- Born: 5 December 1987 Accra, Ghana
- Died: 16 January 2019 (aged 31) Accra, Ghana
- Cause of death: assassinated
- Occupation: Investigative journalist;
- Website: www.tigereyepi.org

= Ahmed Hussein-Suale =

Ghanaian undercover investigative journalist (1987–2019)

Ahmed Hussein-Suale (5 December 1987 - 16 January 2019) was a Ghanaian undercover investigative journalist and an associate of fellow Ghanaian investigative journalist Anas Aremeyaw Anas. He died on Wednesday, 16 January 2019, when unidentified men on motorbikes shot him three times, twice in the chest and once in his neck in his vehicle.

==Notable investigative works==
Ahmed was a member of the investigative firm Tiger Eye Private Investigations which investigated corruption in the Ghana Football Association named Number 12, which led to the removal of office and a lifetime ban of its President Kwesi Nyantakyi. In response, Kennedy Agyapong – a Ghanaian member of parliament – called for retaliation against Hussein-Suale.

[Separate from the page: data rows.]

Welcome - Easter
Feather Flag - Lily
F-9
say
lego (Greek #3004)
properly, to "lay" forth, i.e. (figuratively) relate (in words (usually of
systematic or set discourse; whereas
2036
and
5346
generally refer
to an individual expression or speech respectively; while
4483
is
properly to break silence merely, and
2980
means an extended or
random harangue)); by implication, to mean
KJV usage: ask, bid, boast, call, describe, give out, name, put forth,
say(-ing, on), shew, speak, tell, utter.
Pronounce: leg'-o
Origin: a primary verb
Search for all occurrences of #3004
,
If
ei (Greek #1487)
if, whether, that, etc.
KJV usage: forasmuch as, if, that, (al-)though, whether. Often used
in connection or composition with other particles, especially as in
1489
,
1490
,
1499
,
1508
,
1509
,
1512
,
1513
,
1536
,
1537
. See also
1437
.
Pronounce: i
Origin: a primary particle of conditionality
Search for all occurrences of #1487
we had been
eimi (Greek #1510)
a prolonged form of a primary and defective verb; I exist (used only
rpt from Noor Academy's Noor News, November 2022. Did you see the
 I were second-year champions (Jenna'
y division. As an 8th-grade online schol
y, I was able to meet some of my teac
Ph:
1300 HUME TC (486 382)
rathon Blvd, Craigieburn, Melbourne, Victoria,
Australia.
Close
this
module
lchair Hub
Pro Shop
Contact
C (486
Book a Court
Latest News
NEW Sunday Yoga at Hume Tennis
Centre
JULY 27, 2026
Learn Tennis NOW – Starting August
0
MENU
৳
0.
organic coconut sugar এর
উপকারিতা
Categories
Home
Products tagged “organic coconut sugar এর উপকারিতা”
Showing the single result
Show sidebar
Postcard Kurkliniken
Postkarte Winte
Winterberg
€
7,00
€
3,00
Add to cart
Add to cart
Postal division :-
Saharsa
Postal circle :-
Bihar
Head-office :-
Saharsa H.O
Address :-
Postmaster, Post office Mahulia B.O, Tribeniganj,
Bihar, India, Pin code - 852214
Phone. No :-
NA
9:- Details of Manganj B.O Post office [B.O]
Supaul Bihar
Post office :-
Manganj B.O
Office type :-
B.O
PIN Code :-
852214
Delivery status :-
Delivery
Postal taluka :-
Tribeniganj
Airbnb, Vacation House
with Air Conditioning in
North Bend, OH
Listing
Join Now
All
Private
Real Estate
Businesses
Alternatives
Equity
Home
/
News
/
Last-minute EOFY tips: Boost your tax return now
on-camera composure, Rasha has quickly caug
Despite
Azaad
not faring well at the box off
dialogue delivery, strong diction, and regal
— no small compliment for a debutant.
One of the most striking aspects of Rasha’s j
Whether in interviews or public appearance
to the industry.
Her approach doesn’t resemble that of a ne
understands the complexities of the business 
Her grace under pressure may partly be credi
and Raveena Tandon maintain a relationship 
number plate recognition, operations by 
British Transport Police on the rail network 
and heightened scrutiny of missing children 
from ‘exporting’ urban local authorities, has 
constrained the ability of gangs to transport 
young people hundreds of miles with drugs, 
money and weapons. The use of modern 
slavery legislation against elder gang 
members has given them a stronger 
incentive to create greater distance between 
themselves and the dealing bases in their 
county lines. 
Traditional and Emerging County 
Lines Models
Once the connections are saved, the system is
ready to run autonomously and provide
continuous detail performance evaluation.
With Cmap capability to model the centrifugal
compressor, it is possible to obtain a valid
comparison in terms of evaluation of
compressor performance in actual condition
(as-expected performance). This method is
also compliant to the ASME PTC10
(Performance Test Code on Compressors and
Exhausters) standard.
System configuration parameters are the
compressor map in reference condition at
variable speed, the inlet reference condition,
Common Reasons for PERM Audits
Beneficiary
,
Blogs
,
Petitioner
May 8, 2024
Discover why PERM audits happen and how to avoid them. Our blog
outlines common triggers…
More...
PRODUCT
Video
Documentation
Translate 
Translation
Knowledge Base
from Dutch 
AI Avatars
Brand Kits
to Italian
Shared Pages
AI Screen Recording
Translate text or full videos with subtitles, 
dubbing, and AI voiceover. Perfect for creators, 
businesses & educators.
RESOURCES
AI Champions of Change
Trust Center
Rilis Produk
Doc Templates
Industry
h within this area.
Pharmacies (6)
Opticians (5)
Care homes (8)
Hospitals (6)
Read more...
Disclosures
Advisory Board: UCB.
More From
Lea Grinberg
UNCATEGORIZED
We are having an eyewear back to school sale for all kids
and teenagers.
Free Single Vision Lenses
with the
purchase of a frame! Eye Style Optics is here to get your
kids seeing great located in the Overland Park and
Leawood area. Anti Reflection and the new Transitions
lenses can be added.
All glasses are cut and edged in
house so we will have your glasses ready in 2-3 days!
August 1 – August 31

He was also part of an investigative journalism piece in collaboration with the BBC into human body parts sold for ritual magic in Malawi.

==Assassination==
Ahmed was murdered on 16 January 2019 in his vehicle by two unidentified men on motorbikes. He was shot twice in the chest and once in the neck.

On 16 January 2020, a renowned international journalist, Guillaume Perrier published findings of a private investigation into the murder of Ahmed Hussein Suale as part of Forbidden Stories.

Kwei Quartey dedicates his novel "The Missing American" to Ahmed with these words, "To Ahmed Hussein-Suale, a Ghanaian journalist martyred on Wednesday, January 16, 2019". (2020: Soho Press, NY, NY, page v.)

On Tuesday, October 14, 2025, the criminal case against one of the suspects in Ahmed’s assassination, Daniel Owusu Koranteng, was discontinued on the advice of the Attorney General of Ghana, leading the presiding judge at the Madina District Court to discharge the suspect due to the lack of evidence to prosecute him.